SOURCE INFORMATION:
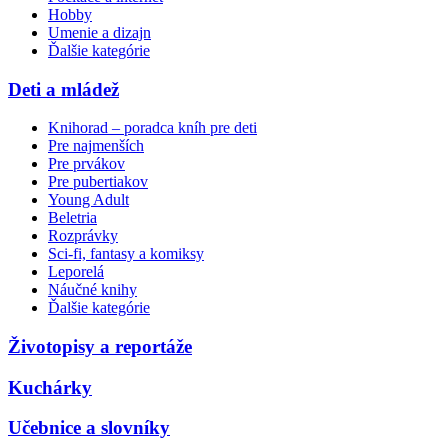
Hobby
Umenie a dizajn
Ďalšie kategórie
Deti a mládež
Knihorad – poradca kníh pre deti
Pre najmenších
Pre prvákov
Pre pubertiakov
Young Adult
Beletria
Rozprávky
Sci-fi, fantasy a komiksy
Leporelá
Náučné knihy
Ďalšie kategórie
Životopisy a reportáže
Kuchárky
Učebnice a slovníky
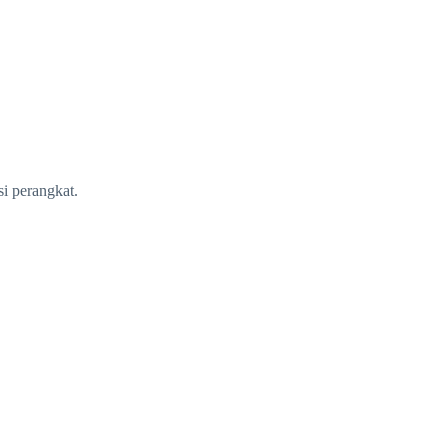
i perangkat.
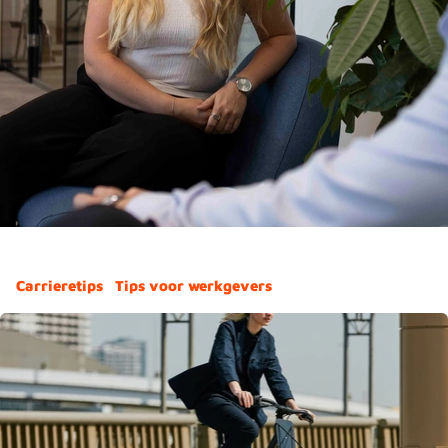
Carrieretips
Tips voor werkgevers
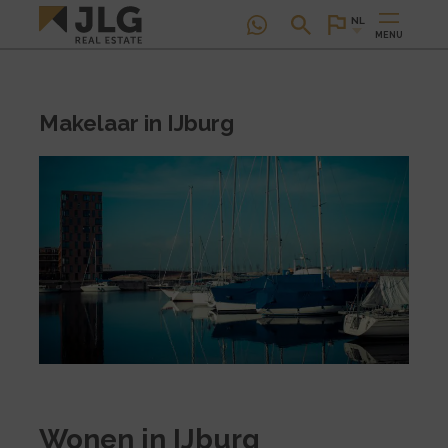
NL
MENU
Makelaar in IJburg
Wonen in IJburg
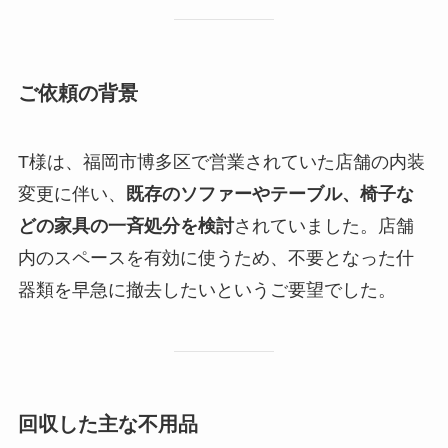
ご依頼の背景
T様は、福岡市博多区で営業されていた店舗の内装
変更に伴い、
既存のソファーやテーブル、椅子な
どの家具の一斉処分を検討
されていました。店舗
内のスペースを有効に使うため、不要となった什
器類を早急に撤去したいというご要望でした。
回収した主な不用品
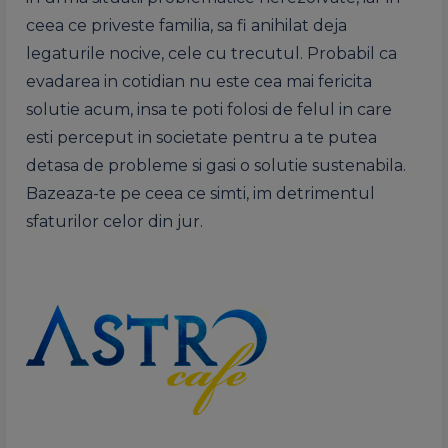
ceea ce priveste familia, sa fi anihilat deja
legaturile nocive, cele cu trecutul. Probabil ca
evadarea in cotidian nu este cea mai fericita
solutie acum, insa te poti folosi de felul in care
esti perceput in societate pentru a te putea
detasa de probleme si gasi o solutie sustenabila.
Bazeaza-te pe ceea ce simti, im detrimentul
sfaturilor celor din jur.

TASK TO CARRY OUT:
Could you reproduce the data above exactly, without its pictures?

ANSWER BOX:
Hobby
Umenie a dizajn
Ďalšie kategórie
Deti a mládež
Knihorad – poradca kníh pre deti
Pre najmenších
Pre prvákov
Pre pubertiakov
Young Adult
Beletria
Rozprávky
Sci-fi, fantasy a komiksy
Leporelá
Náučné knihy
Ďalšie kategórie
Životopisy a reportáže
Kuchárky
Učebnice a slovníky
i perangkat.
Carrieretips
Tips voor werkgevers
NL
MENU
Makelaar in IJburg
Wonen in IJburg
ご依頼の背景
T様は、福岡市博多区で営業されていた店舗の内装
変更に伴い、
既存のソファーやテーブル、椅子な
どの家具の一斉処分を検討
されていました。店舗
内のスペースを有効に使うため、不要となった什
器類を早急に撤去したいというご要望でした。
回収した主な不用品
ceea ce priveste familia, sa fi anihilat deja
legaturile nocive, cele cu trecutul. Probabil ca
evadarea in cotidian nu este cea mai fericita
solutie acum, insa te poti folosi de felul in care
esti perceput in societate pentru a te putea
detasa de probleme si gasi o solutie sustenabila.
Bazeaza-te pe ceea ce simti, im detrimentul
sfaturilor celor din jur.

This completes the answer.